In the course of administrative restructuring in Rhineland-Palatinate, Bubach, of its own free will (in a decision taken on 4 December 1969), joined the Verbandsgemeinde of Simmern, and not the Verbandsgemeinde of Kastellaun.

In more recent times, a comfortable cabin with barbecue pits has been built at the Baumstück by the Maisborner Wald (forest).

===Religion===
Bubach is parochially tied to Horn. Until 1945, Catholics were only a small minority in the municipality.

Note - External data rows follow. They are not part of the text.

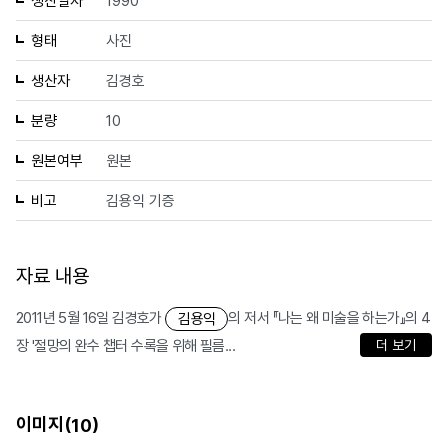
생산일자
1990
형태
사진
생산자
김경호
분량
10
원본여부
원본
비고
김용익 기증
자료 내용
2011년 5월 16일 김경호가
의 저서 『나는 왜 미술을 하는가』의 4
김용익
장 '절망의 완수 챕터 수록을 위해 필름...
더 보기
이미지(
)
10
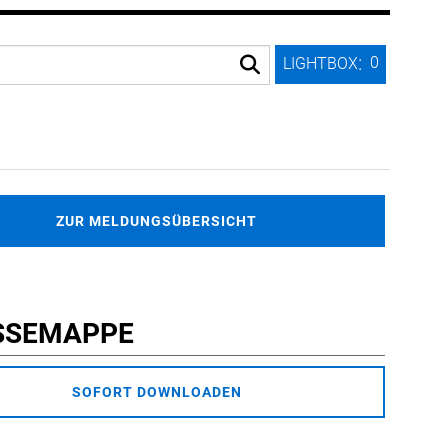
:
0
LIGHTBOX
ZUR MELDUNGSÜBERSICHT
SSEMAPPE
SOFORT DOWNLOADEN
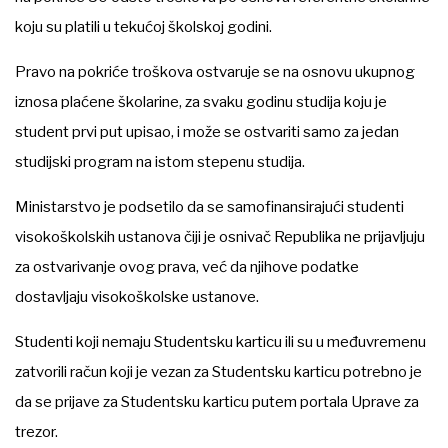
koju su platili u tekućoj školskoj godini.
Pravo na pokriće troškova ostvaruje se na osnovu ukupnog
iznosa plaćene školarine, za svaku godinu studija koju je
student prvi put upisao, i može se ostvariti samo za jedan
studijski program na istom stepenu studija.
Ministarstvo je podsetilo da se samofinansirajući studenti
visokoškolskih ustanova čiji je osnivač Republika ne prijavljuju
za ostvarivanje ovog prava, već da njihove podatke
dostavljaju visokoškolske ustanove.
Studenti koji nemaju Studentsku karticu ili su u međuvremenu
zatvorili račun koji je vezan za Studentsku karticu potrebno je
da se prijave za Studentsku karticu putem portala Uprave za
trezor.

In 1965, the denominational breakdown was as follows: 209 Protestants and 88 Catholics. Since then, the figures have not changed appreciably.

==Politics==

===Municipal council===
The council is made up of 6 council members, who were elected by majority vote at the municipal election held on 7 June 2009, and the honorary mayor as chairwoman.

===Mayor===
Bubach's mayor is Elke Härter.

==Culture and sightseeing==

===Buildings===
The following are listed buildings or sites in Rhineland-Palatinate’s Directory of Cultural Monuments:
- Evangelical church, Hauptstraße 6 – Baroque aisleless church, 1764/1765
- Former defensive complex southwest of the village between Bubach and Laubach

The “defensive complex” southwest of Bubach is all that remains of a mediaeval motte-and-bailey castle. Anything more historically precise than that about this place is unknown. It is, however, a nearly square castle hill measuring roughly 30 × 30 m girded by a round wall.

===Local speech===
An example of Bubach's local dialect shows the reader some differences between it and Standard High German:

Bubach speech:
“Wäste wohl, wo Bobach leit? Bobach leit im Grund, wo die beese Bue sin, stinke wie die Hunn. Wo die scheene Mädche sin, glänze wie die Sun!”

Standard German:
“Weist du wo Bubach liegt? Bubach liegt im Grund, dort wo die bösen Buben sind, stinken wie die Hunde. Wo die schönen Mädchen sind, glänzen wie die Sonne!”

English translation:
“Do you know where Bubach lies? Bubach lies in the land where the wicked boys are who stink like dogs. Where the lovely girls are who shine like the sun!”